Die Gastronomie-Nachfrage am Seeufer sei riesig, bestätigen Georg Sümer aus dem Tiefbauamt als Leiter des Seebetriebs, und Oliver Amin als Geschäftsführer des „Fénix“. Sie kommt sowohl aus den Reihen vieler Spaziergänger, Radfahrer und Jogger, als auch von potentiellen Betreibern, die hier neue Konzepte verwirklichen wollen. Das nächstgelegene Restaurant war bislang Hördes Traditionslokal „Zum Treppchen“.Als erster Direkt-Anrainer geht nun „Fénix“ vor Anker, zu finden gleich neben der Hafenpromenade im Erdgeschoss des Ärztezentrums. Dies wird von der Schürmann-Immobiliengesellschaft gebaut. Der vierteilige Häuserkomplex steht kurz vor seiner Fertigstellung.  

 Mit Blick zum Wasser speist der Gast im Fine-Dining-Bereich (60 Sitzplätze in sand-mocca-getönter Atmosphäre) neue Frischeküche mit regionalen Produkten, nicht „abgehoben, aber qualitativ hochwertig“, verspricht Amin. Und: „Wir wollen Baumüllers Forellen aus Wickede auf den Tisch bringen, sind aber kein Unternehmen, das Zitronengras aus China einfliegen lässt“. Markus Pape (30) ist Herr in der Küche. Ihm zur Seite steht ein 14-köpfiges Team. Pape kochte seit 2008 im renommierten „Haus Gerbens“ in Wickede/Ruhr. Der kreative Koch arbeitete u. a. bei Jean-Claude Bourgueil im „Schiffchen“ und im Drei-Sterne-Restaurant „Vendôme“ bei Joachim Wissler. Oliver Amin, der aus Berlin kommt und seit seinem 16. Lebensjahr in der Gastronomie arbeitet, sieht in Pape „einen der besten Köche Deutschlands“.

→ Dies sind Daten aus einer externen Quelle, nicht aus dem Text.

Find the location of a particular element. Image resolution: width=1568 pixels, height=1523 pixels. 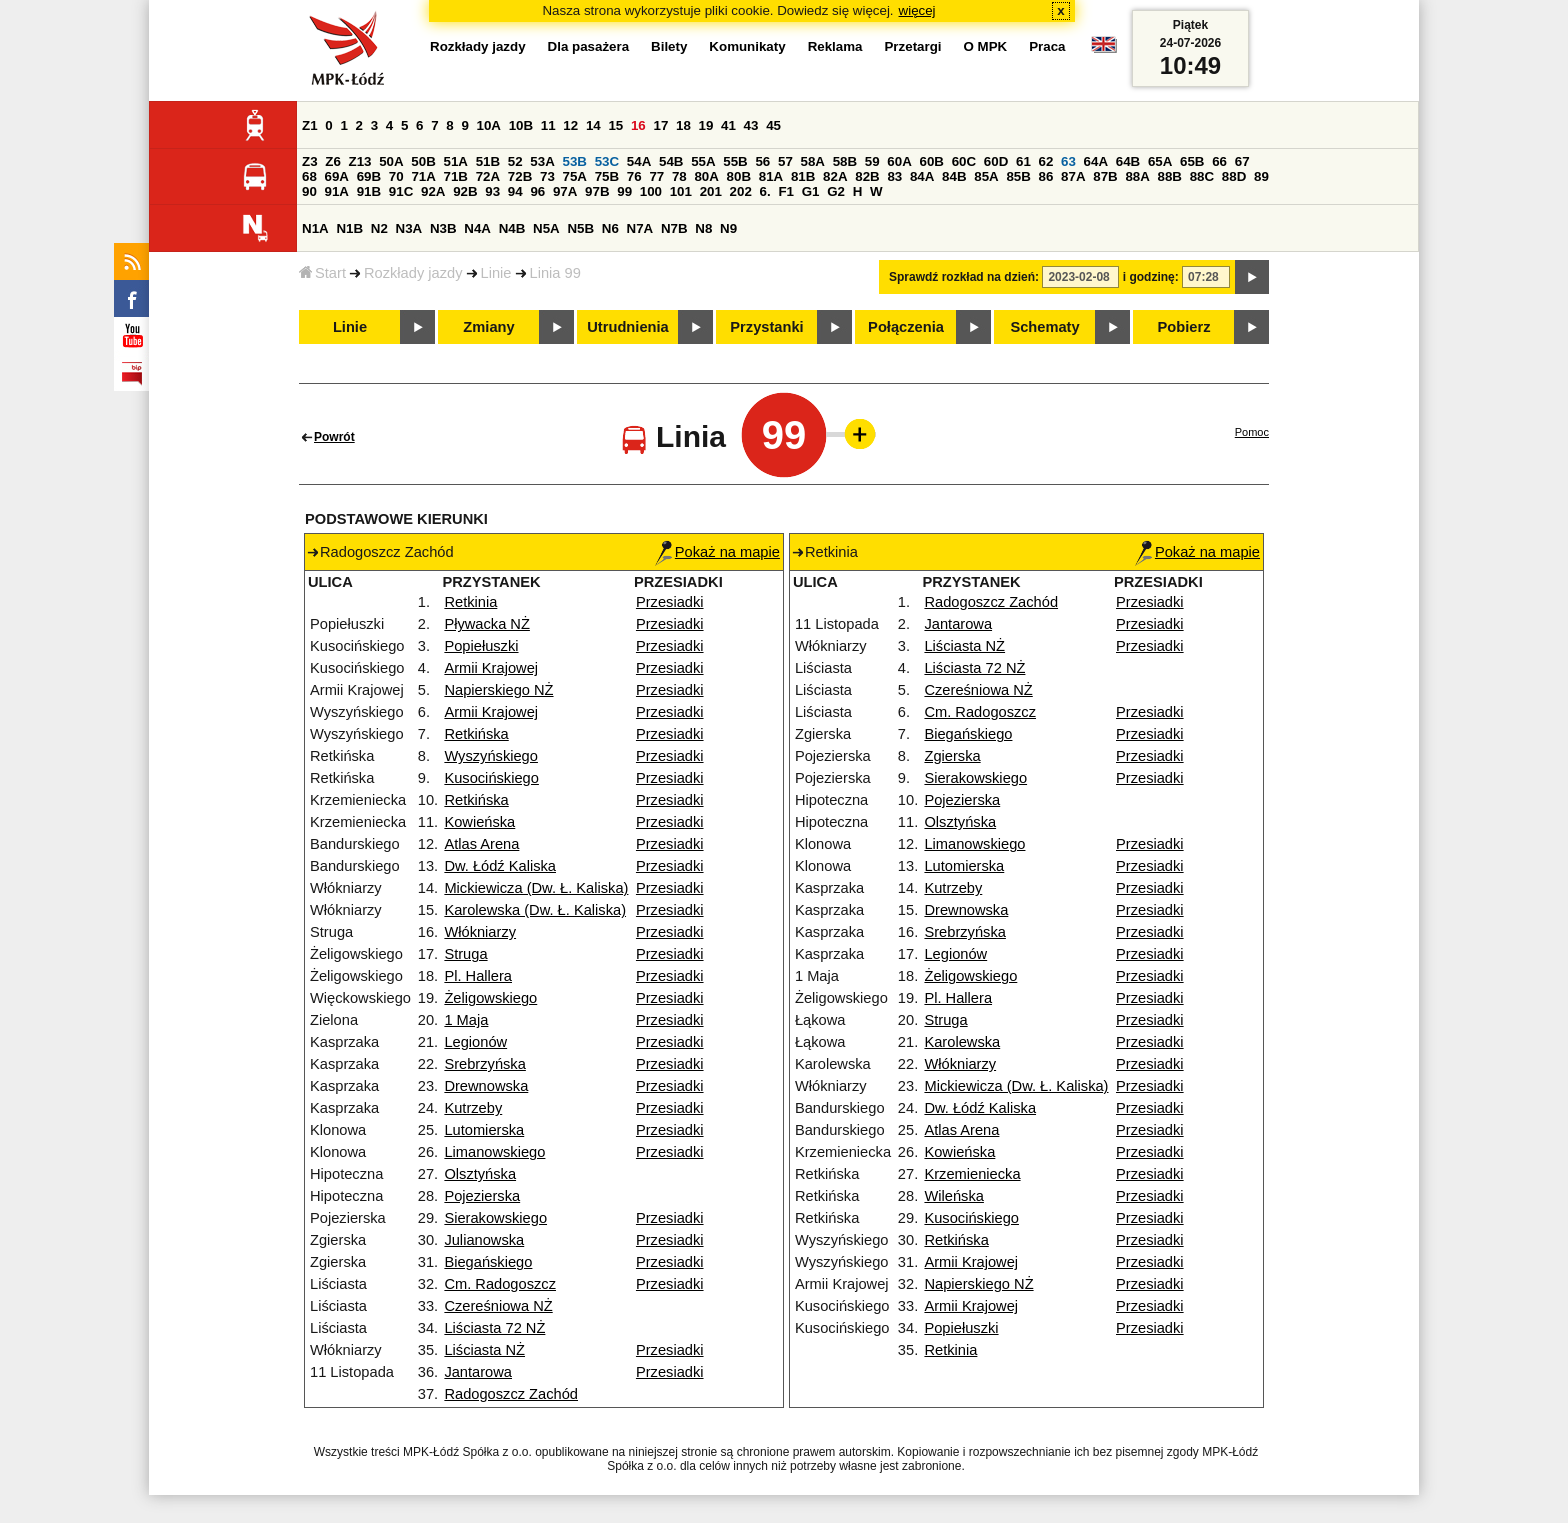

53B is located at coordinates (575, 161). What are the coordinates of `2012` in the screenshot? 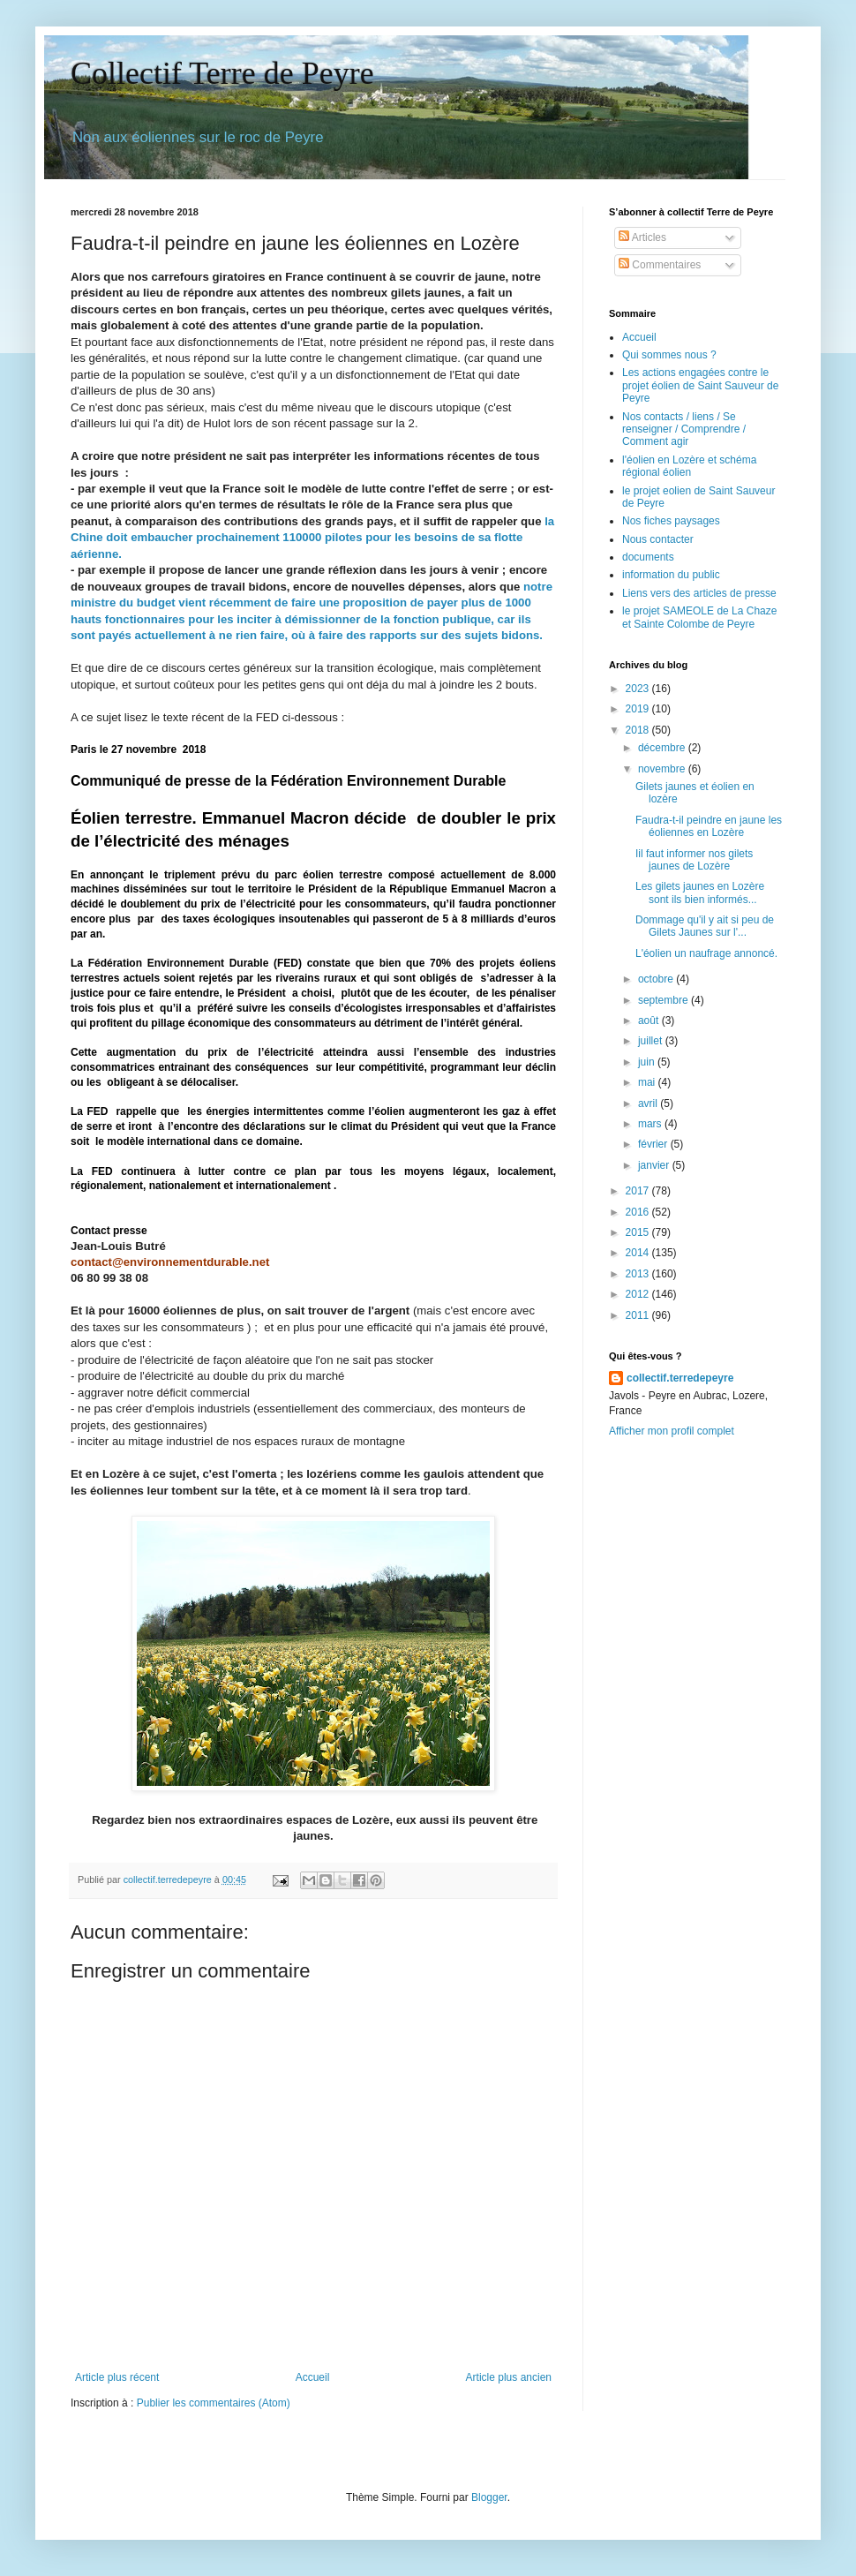 It's located at (639, 1294).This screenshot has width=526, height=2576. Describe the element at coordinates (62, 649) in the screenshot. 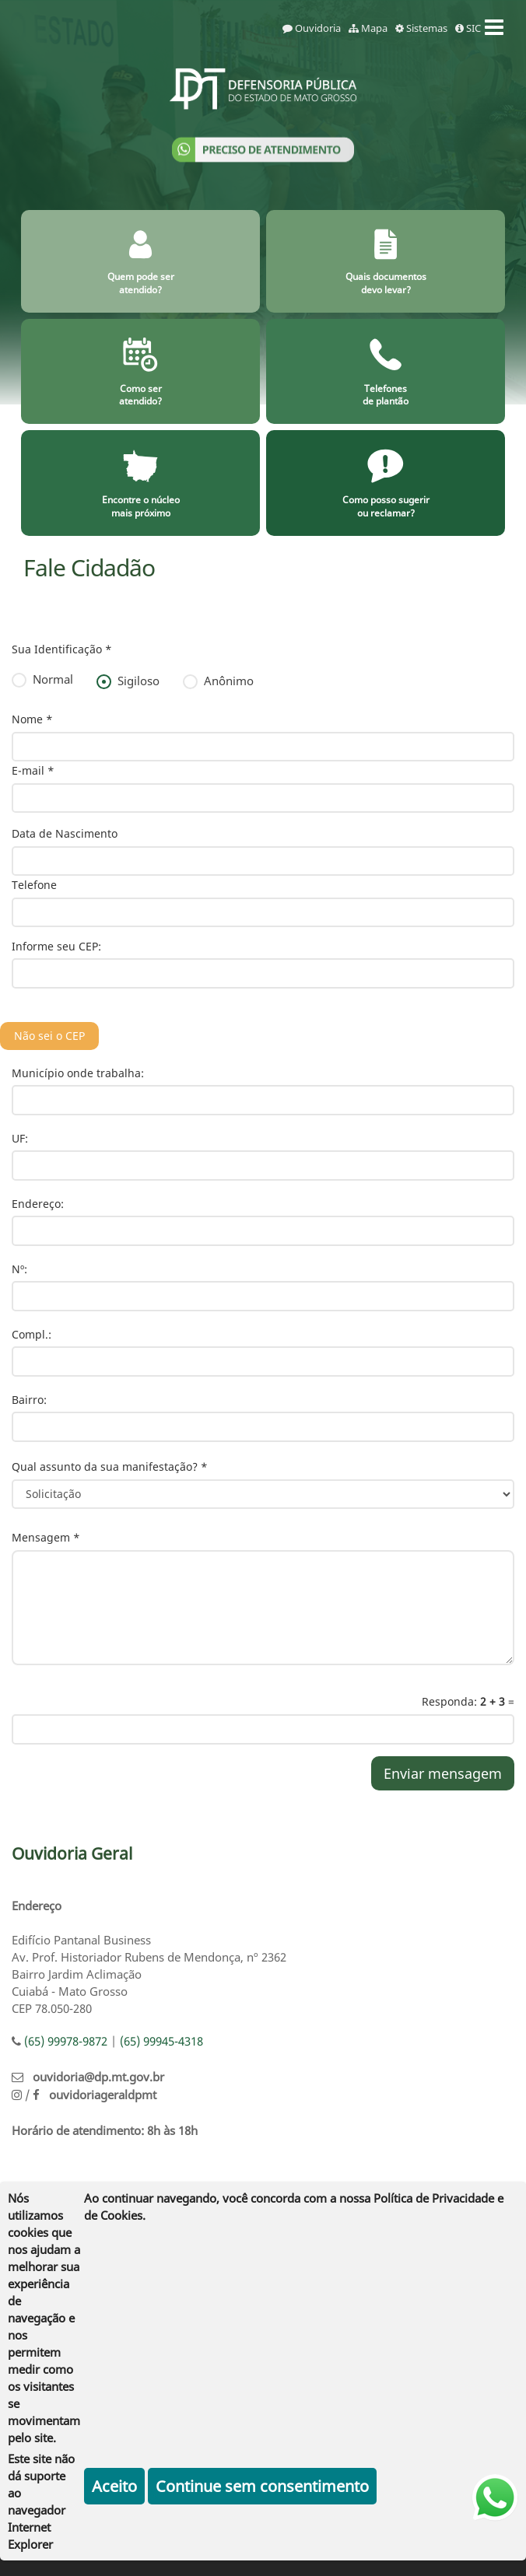

I see `Sua Identificação *` at that location. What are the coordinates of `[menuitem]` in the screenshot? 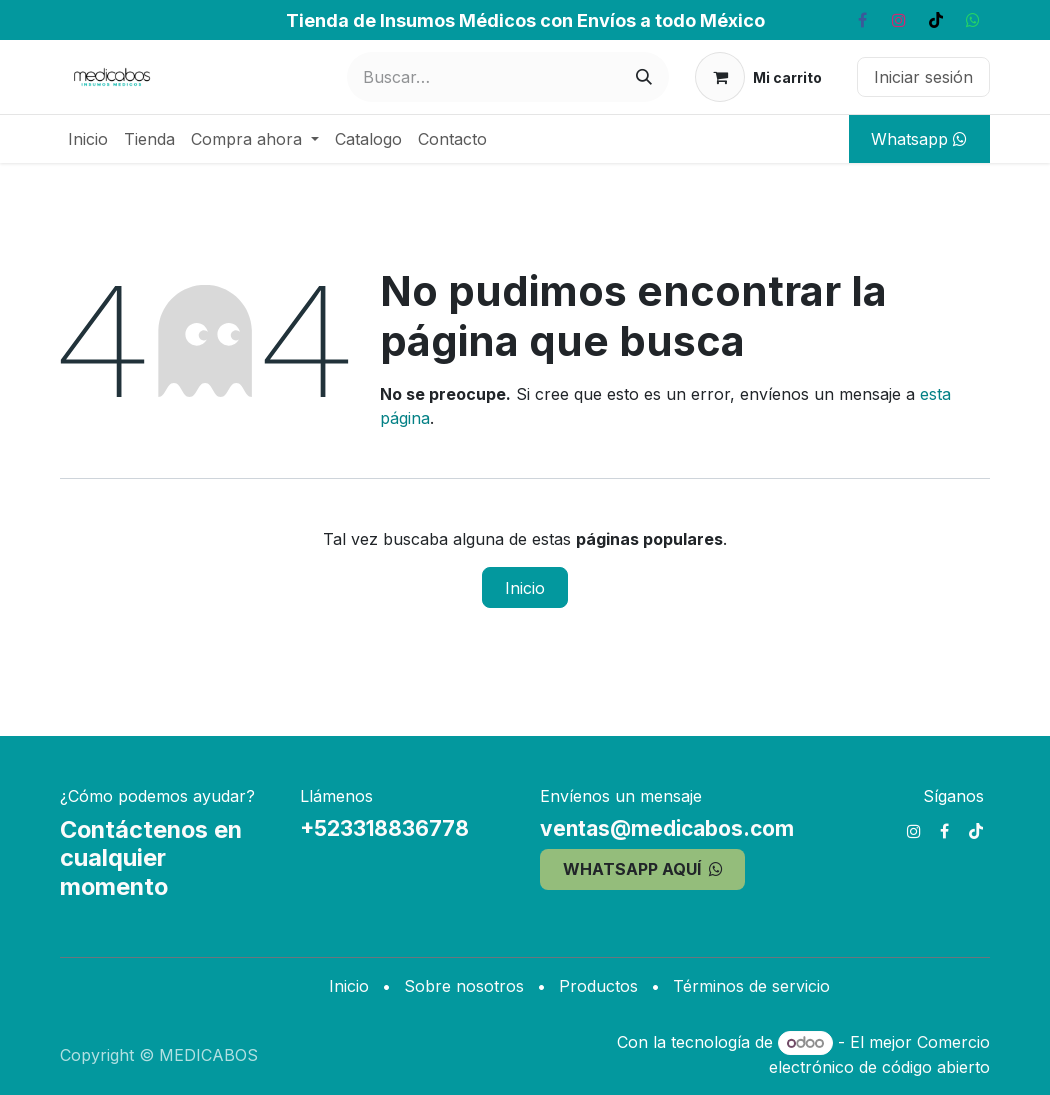 It's located at (88, 139). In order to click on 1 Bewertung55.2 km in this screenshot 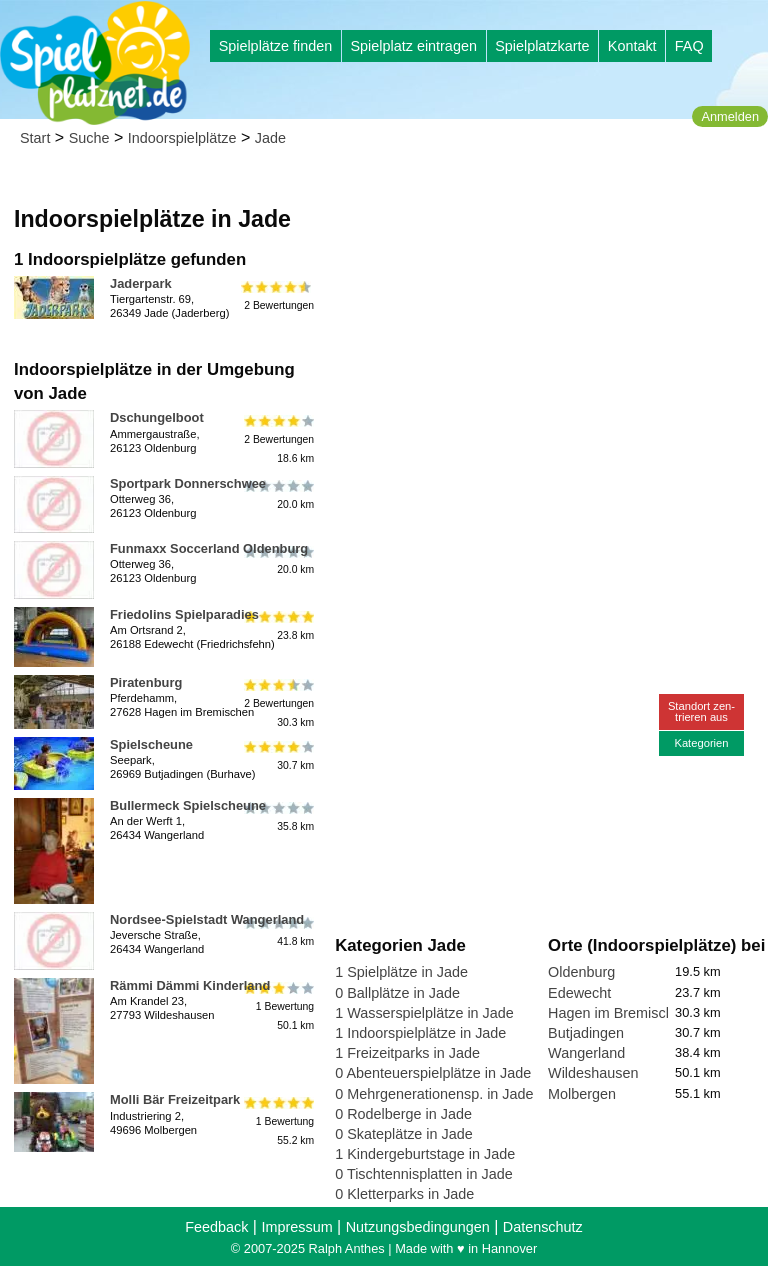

 Dazu passt der Weinkeller mit 300 edlen Tropfen. Fast zwei Dutzend rote und weiße Fläschchen darunter finden sich auch auf der Karte des direkt anschließenden Bistros. Eingerichtet im französischen Kaffeehaus-Stil mit dunklem Holz und Fliesen im Gründerzeit-Ambiente, bietet es Platz für mindestens weitere 60 Plätze. Gespeist wird bei täglich durchgängiger Küche (8 bis 24 Uhr geöffnet) zum Beispiel Dortmunder Currywurst mit Kartoffelstroh zu 4,50 Euro. Oder Salat von marinierten Flusskrebsen zu grünem Spargel (9,80 Euro), hausgemachte Pasta in zwei Portionsgrößen, oder Pfefferpotthast aus der Ochsenbacke (14,50 Euro).Die hauseigene Bäckerei schiebt echte, dünne Baguettes in den Ofen, aber auch Dortmunder Salzkuchen, zehn bis 15 Torten täglich, Petit Fours und Macarons (Baisergebäck aus Mandelmehl). Draußen wird großzügig bestuhlt, und auf dem Dach des Nebenhauses entsteht ein 160 Quadratmeter großer Penthouse-Eventbereich für aussichtsreiche Feiern (ab Ende August). Ach ja: „Fénix“ betreibt Catering und stellt sich auch bei GourmeDO Anfang August auf dem Friedensplatz vor.